Why Vals AI changed the harness

Vals AI changed the harness to reduce benchmark-specific scaffolding in its SWE-Bench Verified runs. In the follow-up post, the team says more complex harnesses can improve results, but that can blur whether a model is genuinely better at repo repair or simply better tuned to a particular agent stack.

The replacement is deliberately narrower. Vals AI's explanation describes mini-swe-agent as a "neutral evaluation setup" that tests models using only standard command-line tools, and says that choice also brings Vals closer to the official SWE-bench leaderboard's default harness. For engineers comparing coding models across leaderboards, that makes Vals' numbers easier to map to the benchmark's baseline setup.

How much the scores moved

The harness change did not materially reshuffle results. Vals reports in its results update that performance changed by only "a few percentage points for most providers," with the best score edging down from 79.2% to 78.80%.
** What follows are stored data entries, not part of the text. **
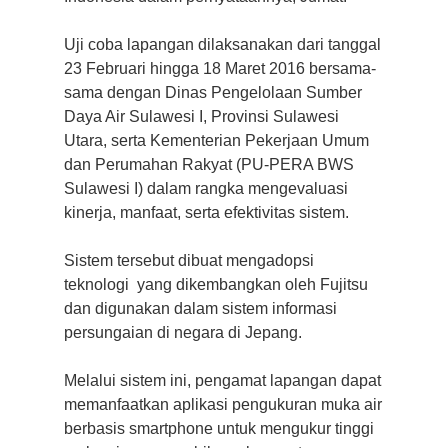
Uji coba lapangan dilaksanakan dari tanggal
23 Februari hingga 18 Maret 2016 bersama-
sama dengan Dinas Pengelolaan Sumber
Daya Air Sulawesi I, Provinsi Sulawesi
Utara, serta Kementerian Pekerjaan Umum
dan Perumahan Rakyat (PU-PERA BWS
Sulawesi I) dalam rangka mengevaluasi
kinerja, manfaat, serta efektivitas sistem.
Sistem tersebut dibuat mengadopsi
teknologi yang dikembangkan oleh Fujitsu
dan digunakan dalam sistem informasi
persungaian di negara di Jepang.
Melalui sistem ini, pengamat lapangan dapat
memanfaatkan aplikasi pengukuran muka air
berbasis smartphone untuk mengukur tinggi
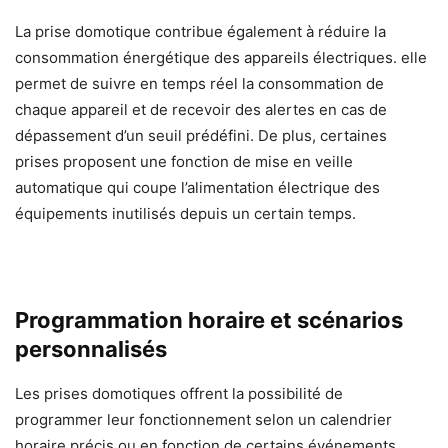
La prise domotique contribue également à réduire la
consommation énergétique des appareils électriques. elle
permet de suivre en temps réel la consommation de
chaque appareil et de recevoir des alertes en cas de
dépassement d’un seuil prédéfini. De plus, certaines
prises proposent une fonction de mise en veille
automatique qui coupe l’alimentation électrique des
équipements inutilisés depuis un certain temps.
Programmation horaire et scénarios
personnalisés
Les prises domotiques offrent la possibilité de
programmer leur fonctionnement selon un calendrier
horaire précis ou en fonction de certains événements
The more surprising change was in the middle of the pack. The same results update says the average score increased from 63.8% to 65.9%, which suggests the simpler harness did not uniformly depress outcomes across vendors.

Vals says in the closing post that the full results are available on its website, but the thread's headline takeaway is narrower: switching to a bash-only harness changed the absolute top line only slightly while reducing one source of harness-specific variance in SWE-Bench Verified comparisons.